Friday, August 8, 2014

To Wean or Not to Wean, episode 2

The first pic of Mr. Man I've ever posted to this blog and he's got a boob in his mouth.

It's National Breastfeeding Week, so let's talk about ma bewbs.

A while back, I talked about my ambivalence? confusion? frustration? with weaning, or the potential for weaning, or the general mommy guilt for even thinking about weaning*...obviously it still isn't very clear to me.

*For the record, I wasn't thinking about weaning him before a year, just realizing that a year was coming up fast. The fact that I even had to write that shows how deep the mommy guilt goes. Ack, don't judge me!

Mr. Man was 10 1/2 months old then.

I just stared at that sentence for a full minute. It seems like I was just writing that post. Now my baby is not a baby. He's a toddling 13 1/2 month old. And he's still suckin' on the boob.

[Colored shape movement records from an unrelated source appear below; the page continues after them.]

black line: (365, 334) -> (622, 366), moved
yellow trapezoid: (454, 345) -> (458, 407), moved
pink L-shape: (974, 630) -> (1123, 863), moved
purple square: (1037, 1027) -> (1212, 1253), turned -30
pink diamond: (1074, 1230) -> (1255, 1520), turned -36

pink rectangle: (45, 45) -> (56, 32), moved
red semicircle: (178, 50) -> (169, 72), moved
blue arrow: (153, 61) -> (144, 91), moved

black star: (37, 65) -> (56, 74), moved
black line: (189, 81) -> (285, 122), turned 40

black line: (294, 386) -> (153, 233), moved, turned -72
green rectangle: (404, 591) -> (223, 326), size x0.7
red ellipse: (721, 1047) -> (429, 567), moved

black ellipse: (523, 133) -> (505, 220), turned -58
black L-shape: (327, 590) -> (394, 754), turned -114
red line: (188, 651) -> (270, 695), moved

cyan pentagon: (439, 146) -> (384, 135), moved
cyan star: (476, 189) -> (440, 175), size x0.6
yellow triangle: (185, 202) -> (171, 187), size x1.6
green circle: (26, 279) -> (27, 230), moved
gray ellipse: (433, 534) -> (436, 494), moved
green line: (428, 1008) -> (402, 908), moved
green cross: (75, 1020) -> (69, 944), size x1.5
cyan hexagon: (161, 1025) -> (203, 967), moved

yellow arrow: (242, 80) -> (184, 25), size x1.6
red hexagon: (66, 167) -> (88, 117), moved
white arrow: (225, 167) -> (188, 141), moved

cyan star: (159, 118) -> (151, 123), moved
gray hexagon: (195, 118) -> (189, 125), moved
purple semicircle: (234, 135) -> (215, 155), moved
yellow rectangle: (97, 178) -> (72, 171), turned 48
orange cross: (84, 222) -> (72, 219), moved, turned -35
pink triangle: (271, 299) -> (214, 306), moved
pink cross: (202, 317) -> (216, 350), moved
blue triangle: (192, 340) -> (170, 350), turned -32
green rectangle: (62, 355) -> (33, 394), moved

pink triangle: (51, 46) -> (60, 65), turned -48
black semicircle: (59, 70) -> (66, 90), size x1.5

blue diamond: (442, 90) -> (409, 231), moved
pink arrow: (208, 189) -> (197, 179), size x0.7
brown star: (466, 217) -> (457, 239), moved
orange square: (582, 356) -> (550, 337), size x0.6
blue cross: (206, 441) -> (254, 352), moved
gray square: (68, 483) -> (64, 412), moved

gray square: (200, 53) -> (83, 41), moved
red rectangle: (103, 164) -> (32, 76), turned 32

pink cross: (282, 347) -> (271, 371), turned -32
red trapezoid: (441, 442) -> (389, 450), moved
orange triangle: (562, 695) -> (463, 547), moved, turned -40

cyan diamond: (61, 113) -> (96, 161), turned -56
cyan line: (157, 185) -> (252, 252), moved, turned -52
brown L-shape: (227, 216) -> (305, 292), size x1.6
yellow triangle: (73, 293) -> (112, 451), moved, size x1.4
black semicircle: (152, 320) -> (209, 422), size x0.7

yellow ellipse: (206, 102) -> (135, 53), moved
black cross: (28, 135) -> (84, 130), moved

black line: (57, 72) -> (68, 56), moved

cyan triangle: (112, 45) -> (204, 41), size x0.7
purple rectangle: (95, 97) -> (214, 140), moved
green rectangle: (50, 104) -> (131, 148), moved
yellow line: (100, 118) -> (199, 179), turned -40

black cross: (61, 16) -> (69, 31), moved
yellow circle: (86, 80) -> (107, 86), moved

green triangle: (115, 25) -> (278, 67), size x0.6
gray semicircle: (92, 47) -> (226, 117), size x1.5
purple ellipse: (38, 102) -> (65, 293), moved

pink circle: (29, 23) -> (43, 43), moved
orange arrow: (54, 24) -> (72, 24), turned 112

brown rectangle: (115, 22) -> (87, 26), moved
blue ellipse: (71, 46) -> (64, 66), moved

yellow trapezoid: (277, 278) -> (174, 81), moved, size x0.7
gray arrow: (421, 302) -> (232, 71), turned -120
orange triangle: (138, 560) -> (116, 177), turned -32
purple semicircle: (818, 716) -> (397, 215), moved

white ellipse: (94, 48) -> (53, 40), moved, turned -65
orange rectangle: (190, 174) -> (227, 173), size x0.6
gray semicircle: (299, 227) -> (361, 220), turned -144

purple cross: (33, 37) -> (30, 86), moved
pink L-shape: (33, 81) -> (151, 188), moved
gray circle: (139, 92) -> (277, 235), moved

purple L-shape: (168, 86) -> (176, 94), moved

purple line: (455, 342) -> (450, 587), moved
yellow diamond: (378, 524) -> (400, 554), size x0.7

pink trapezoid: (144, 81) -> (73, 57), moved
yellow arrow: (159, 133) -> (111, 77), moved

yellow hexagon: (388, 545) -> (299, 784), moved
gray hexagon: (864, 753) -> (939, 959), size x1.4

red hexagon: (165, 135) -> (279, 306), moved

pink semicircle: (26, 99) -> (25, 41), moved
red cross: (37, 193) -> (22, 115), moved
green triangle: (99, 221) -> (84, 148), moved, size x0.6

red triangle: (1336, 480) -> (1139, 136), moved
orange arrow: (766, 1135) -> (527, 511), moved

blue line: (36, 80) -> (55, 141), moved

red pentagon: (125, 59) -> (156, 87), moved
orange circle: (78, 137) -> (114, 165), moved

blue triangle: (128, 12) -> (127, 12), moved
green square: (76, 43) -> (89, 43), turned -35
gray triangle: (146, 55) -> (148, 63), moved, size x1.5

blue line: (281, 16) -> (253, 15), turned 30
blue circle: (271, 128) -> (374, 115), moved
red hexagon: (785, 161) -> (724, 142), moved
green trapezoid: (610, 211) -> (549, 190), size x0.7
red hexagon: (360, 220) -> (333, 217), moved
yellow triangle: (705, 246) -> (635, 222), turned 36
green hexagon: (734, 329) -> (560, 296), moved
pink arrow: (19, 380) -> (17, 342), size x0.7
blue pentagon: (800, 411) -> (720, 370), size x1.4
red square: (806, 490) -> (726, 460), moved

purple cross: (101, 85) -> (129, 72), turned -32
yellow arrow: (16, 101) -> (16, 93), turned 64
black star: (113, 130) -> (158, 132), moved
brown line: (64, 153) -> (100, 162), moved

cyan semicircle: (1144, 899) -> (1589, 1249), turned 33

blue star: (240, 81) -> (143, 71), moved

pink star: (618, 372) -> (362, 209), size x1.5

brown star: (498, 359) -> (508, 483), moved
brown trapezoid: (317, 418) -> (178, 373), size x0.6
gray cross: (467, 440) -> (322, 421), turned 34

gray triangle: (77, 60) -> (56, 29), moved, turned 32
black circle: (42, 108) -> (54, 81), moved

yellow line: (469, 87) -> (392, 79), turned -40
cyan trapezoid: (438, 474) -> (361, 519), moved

When I wrote my original post I was all, "he doesn't even ask to nurse." BAM. He started asking. There for a while, he was asking A LOT. Then we stopped nursing in the middle of the night **throws confetti into the air** and started offering him a sippy cup more often.

By the way, when he asks to nurse, he gets a very surly expression on his face, plucks at my shirt, and says "drink." I like to imagine it's the toddler version of walking up to the bar in a saloon and demanding whisky in a dirty glass.

For the last 2 months, Mr. Man usually only nurses 3 times a day. First thing in the morning, mid-afternoon, and before bed. Unless he's sick (we experienced our first bout of flu a few weeks ago, a.k.a. The Exorcist Experience). Or, like yesterday, he's teething up a storm and really needs his mommy. Or her boobs. Whatever. I've decided to equate the two. He loves me and my boobs.

So, how do I feel about breastfeeding now?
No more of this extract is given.